Data and code associated with kinase activation state and cell viabiltiy modeling. Most of the code consists of Rmarkdown documents, with the model testing code saved as R script files. The code requires several packages and is organized into sequential steps:
I've written a script that checks for and installs all of the packages required in the repository. I use the pacman package for this purpose and installing pacman if missing is covered in the script.

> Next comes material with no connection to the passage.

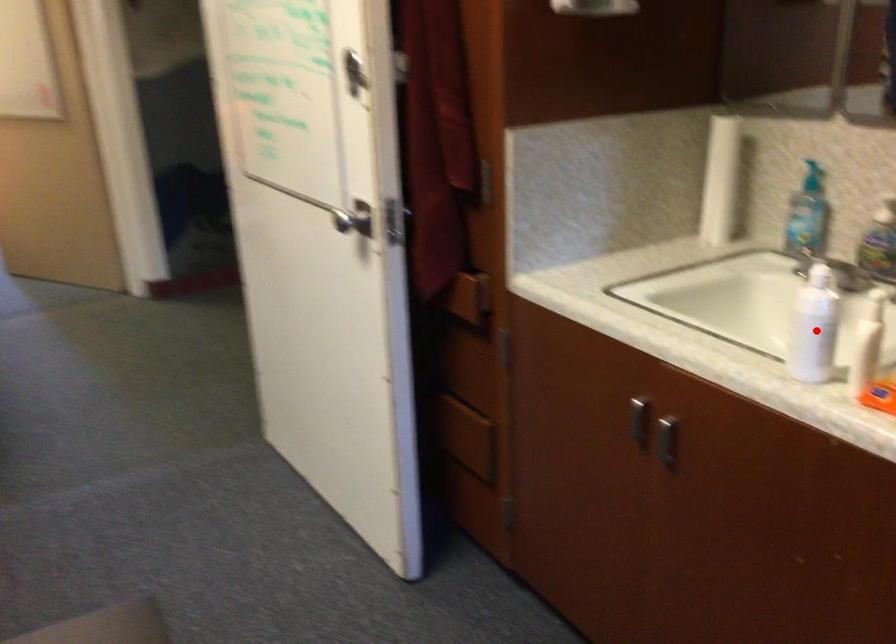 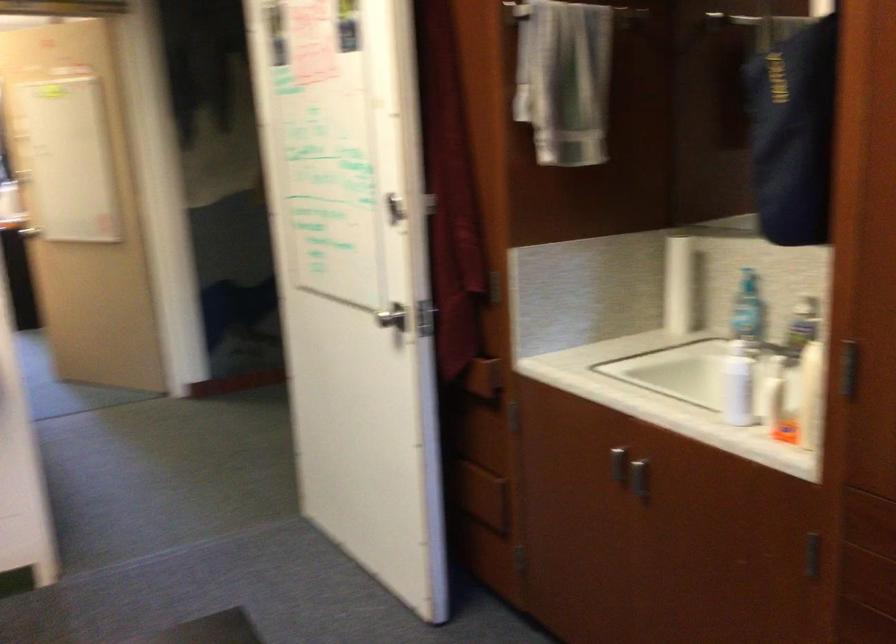 The point at the highlighted location is marked in the first image. Where is the corresponding point in the second image?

There are also two github based packages:
- BerginskiRmisc for my custom theme and helper scripts
- The helper script I use calls the "convert" command from imagemagick to trim whitespace around figures, but this functionality isn't critical for the rest of the results
- DarkKinaseTools for kinase lists
There are two primary data sets in the repository, results of a screening assay and the data downloaded from the supplement of Klaeger et al. These first scripts take each of these data sets and produce R data files that are then used in downstream processing.
- Screen Data: here
- Reads in and organizes the screen data
- Klaeger Data: here
- Organizes the Klaeger data for downstream processing
Most of the compound names in the screen/Klaeger collections don't match up exactly, so we had to go through and manually match most of the shared compounds. This report has the code used to simplify this search:
- Report here
With the compound/drug names matched, I preped the data sets for machine learning (both regression and above/below 90 viability classification). This code also removes any genes which don't vary in the Klaeger collection after the compounds have been filtered to only the matching compounds. The primary output here are machine learning ready data sets (deposited in the results) and cross-validation split data sets for both regression and binary classification.
- Report here
The model testing code is saved single self contained scripts which fully implement and run the hyperparameter scanning and model testing. The code is organized this way to make it simplier to run the modelling code on the UNC computing cluster, but should also be compatible with any computing environment. This code takes a long time to run. All of the regression testing models are available here and the binary above/below 90 are available here. There are also scripts (search for run_all_models.R) that build out directory infrastructure and run all the models sequentially.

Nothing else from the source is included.